About this task: The lines to copy run from the one containing "Lại Trở Thành" to the very end of the records; give them exactly, and only them, without pictures.

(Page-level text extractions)
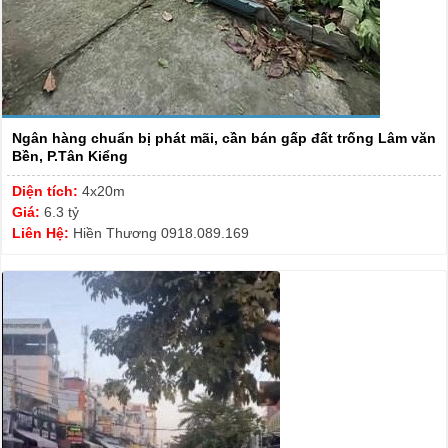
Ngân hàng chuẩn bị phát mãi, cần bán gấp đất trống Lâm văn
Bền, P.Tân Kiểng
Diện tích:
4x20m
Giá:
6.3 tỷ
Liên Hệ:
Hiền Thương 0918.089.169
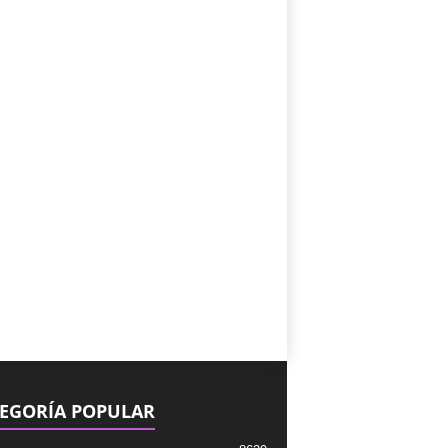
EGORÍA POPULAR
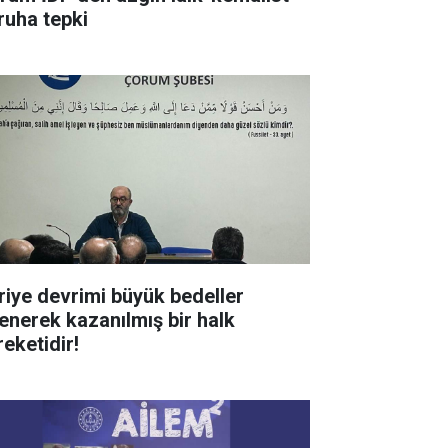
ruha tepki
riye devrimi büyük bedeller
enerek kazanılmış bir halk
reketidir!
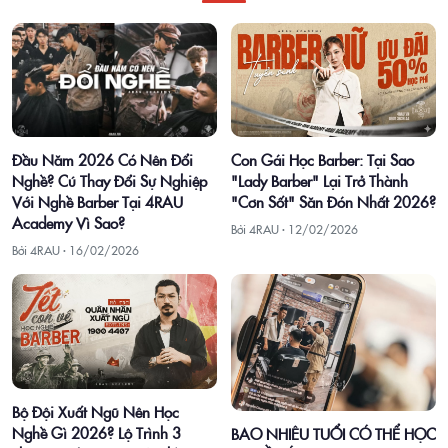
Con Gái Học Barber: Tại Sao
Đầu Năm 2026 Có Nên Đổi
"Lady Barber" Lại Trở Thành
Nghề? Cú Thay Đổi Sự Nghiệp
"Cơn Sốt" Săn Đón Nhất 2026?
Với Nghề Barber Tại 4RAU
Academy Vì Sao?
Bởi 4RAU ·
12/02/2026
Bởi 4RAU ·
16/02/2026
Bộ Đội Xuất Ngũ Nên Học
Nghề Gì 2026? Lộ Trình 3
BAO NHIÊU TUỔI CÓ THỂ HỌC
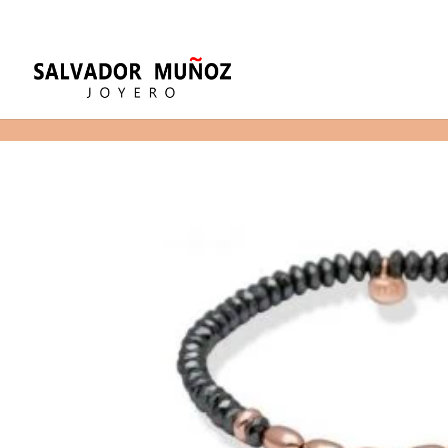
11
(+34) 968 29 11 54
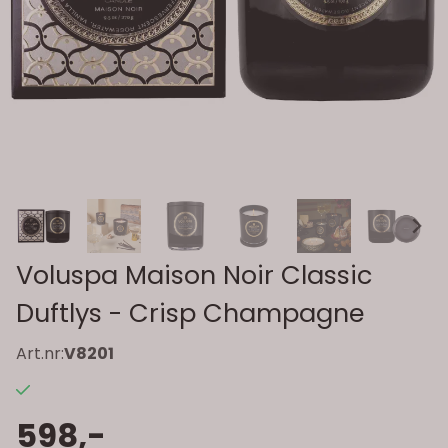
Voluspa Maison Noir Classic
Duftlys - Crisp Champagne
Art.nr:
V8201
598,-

Solution:
"Lady Barber" Lại Trở Thành
Nghề? Cú Thay Đổi Sự Nghiệp
"Cơn Sốt" Săn Đón Nhất 2026?
Với Nghề Barber Tại 4RAU
Academy Vì Sao?
Bởi 4RAU ·
12/02/2026
Bởi 4RAU ·
16/02/2026
Bộ Đội Xuất Ngũ Nên Học
Nghề Gì 2026? Lộ Trình 3
BAO NHIÊU TUỔI CÓ THỂ HỌC
11
(+34) 968 29 11 54
Voluspa Maison Noir Classic
Duftlys - Crisp Champagne
Art.nr:
V8201
598,-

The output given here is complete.